É a tristeza iminente dos Touché Amore que toca o cantinho que guardamos no armário. Não queremos o monstrinho cá fora. Que seria de nós se víssemos à solta o extremar da nossa angústia? Talvez isso fosse, afinal, a mais pura forma de expressão? Não resistiria a apoiar essa teoria. Recalcar pode ser o mecanismo natural do corpo humano, mas a purga pode ser a resposta às perguntas que assolam, como reunião sem mediador, o cérebro que tentamos preservar dos males do mundo. Chamem-lhe amor, desgosto ou a puta que pariu. Apesar disso tudo, é possível fazer de um berro a busca louvável pela calma e dissolução dos problemas que sozinhos na cabeça conspurcam a libertação emocional. E eles tocam exactamente nos cordelinhos certos. Mas como desfazer estes nós?
Spiral In A Straight Line diz-nos para cortar, colar a cuspo, deixar ir e voltar a tentar. As cinzas que se lixem, vamos buscar os tijolos, e se for preciso mandamos contra a parede para não os mandarmos à cabeça de alguém. Este soft hardcore emocional parece uma boa forma de canalizar todas as revelias justiceiras que querem ver tudo a arder, só para poder reconstruir. Não ter medo de falar sobre o medo, sobre a fome de sentir, sobre o ter de desistir. E podendo, pegar nisso tudo e fazer um álbum como este.
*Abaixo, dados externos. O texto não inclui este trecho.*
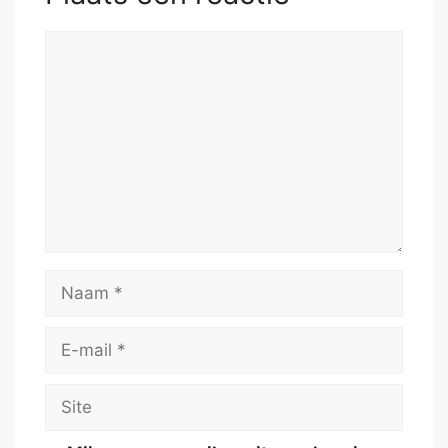
Reactie
Naam
E-
mail
Site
Que faz jus ao legado, com temas capazes de rasgar entranhas, como “Disasters” e “Mezzanine”, doces gritos feitos para embalar toda a tristeza do mundo, como “Force of Habit” e “The Routine”, e grandes hits exactos com os altos e baixos medidos ao mílimetro, como os singles “Nobody’s” e “Hal Hashby”.
Podemos não acabar com todo este sofrimento, mas pelo menos temos quem o varra para cima do tapete para depois a poder queimar. E que bonita é a chama da dor em combustão. Deixa arder.